• Task details: All of the data below must be repeated exactly.

• Record set:

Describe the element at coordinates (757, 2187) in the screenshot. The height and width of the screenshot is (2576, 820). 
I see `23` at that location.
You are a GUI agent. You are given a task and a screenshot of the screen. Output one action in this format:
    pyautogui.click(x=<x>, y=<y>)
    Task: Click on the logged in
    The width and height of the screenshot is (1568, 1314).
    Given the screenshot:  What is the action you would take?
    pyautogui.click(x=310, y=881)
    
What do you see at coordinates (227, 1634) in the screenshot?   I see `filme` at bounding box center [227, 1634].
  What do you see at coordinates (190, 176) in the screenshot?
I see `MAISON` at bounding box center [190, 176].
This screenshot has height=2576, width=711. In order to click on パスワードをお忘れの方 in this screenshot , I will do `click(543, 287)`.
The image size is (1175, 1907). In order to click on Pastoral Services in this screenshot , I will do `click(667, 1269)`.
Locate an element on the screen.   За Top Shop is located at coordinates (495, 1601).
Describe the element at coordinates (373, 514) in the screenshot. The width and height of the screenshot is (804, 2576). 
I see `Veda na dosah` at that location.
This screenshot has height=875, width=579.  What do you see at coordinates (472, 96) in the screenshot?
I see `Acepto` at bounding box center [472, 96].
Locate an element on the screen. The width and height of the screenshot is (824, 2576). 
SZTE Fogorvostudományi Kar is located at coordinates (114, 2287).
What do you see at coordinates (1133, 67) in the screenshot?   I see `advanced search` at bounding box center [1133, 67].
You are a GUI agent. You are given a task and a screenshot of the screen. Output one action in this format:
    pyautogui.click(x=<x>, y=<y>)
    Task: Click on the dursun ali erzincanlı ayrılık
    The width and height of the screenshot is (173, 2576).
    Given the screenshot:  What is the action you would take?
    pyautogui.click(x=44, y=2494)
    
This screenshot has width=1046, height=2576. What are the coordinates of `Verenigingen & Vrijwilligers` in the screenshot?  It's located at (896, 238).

• Response to the exercise:
Describe the element at coordinates (757, 2187) in the screenshot. The height and width of the screenshot is (2576, 820). 
I see `23` at that location.
You are a GUI agent. You are given a task and a screenshot of the screen. Output one action in this format:
    pyautogui.click(x=<x>, y=<y>)
    Task: Click on the logged in
    The width and height of the screenshot is (1568, 1314).
    Given the screenshot:  What is the action you would take?
    pyautogui.click(x=310, y=881)
    
What do you see at coordinates (227, 1634) in the screenshot?   I see `filme` at bounding box center [227, 1634].
  What do you see at coordinates (190, 176) in the screenshot?
I see `MAISON` at bounding box center [190, 176].
This screenshot has height=2576, width=711. In order to click on パスワードをお忘れの方 in this screenshot , I will do `click(543, 287)`.
The image size is (1175, 1907). In order to click on Pastoral Services in this screenshot , I will do `click(667, 1269)`.
Locate an element on the screen.   За Top Shop is located at coordinates (495, 1601).
Describe the element at coordinates (373, 514) in the screenshot. The width and height of the screenshot is (804, 2576). 
I see `Veda na dosah` at that location.
This screenshot has height=875, width=579.  What do you see at coordinates (472, 96) in the screenshot?
I see `Acepto` at bounding box center [472, 96].
Locate an element on the screen. The width and height of the screenshot is (824, 2576). 
SZTE Fogorvostudományi Kar is located at coordinates (114, 2287).
What do you see at coordinates (1133, 67) in the screenshot?   I see `advanced search` at bounding box center [1133, 67].
You are a GUI agent. You are given a task and a screenshot of the screen. Output one action in this format:
    pyautogui.click(x=<x>, y=<y>)
    Task: Click on the dursun ali erzincanlı ayrılık
    The width and height of the screenshot is (173, 2576).
    Given the screenshot:  What is the action you would take?
    pyautogui.click(x=44, y=2494)
    
This screenshot has width=1046, height=2576. What are the coordinates of `Verenigingen & Vrijwilligers` in the screenshot?  It's located at (896, 238).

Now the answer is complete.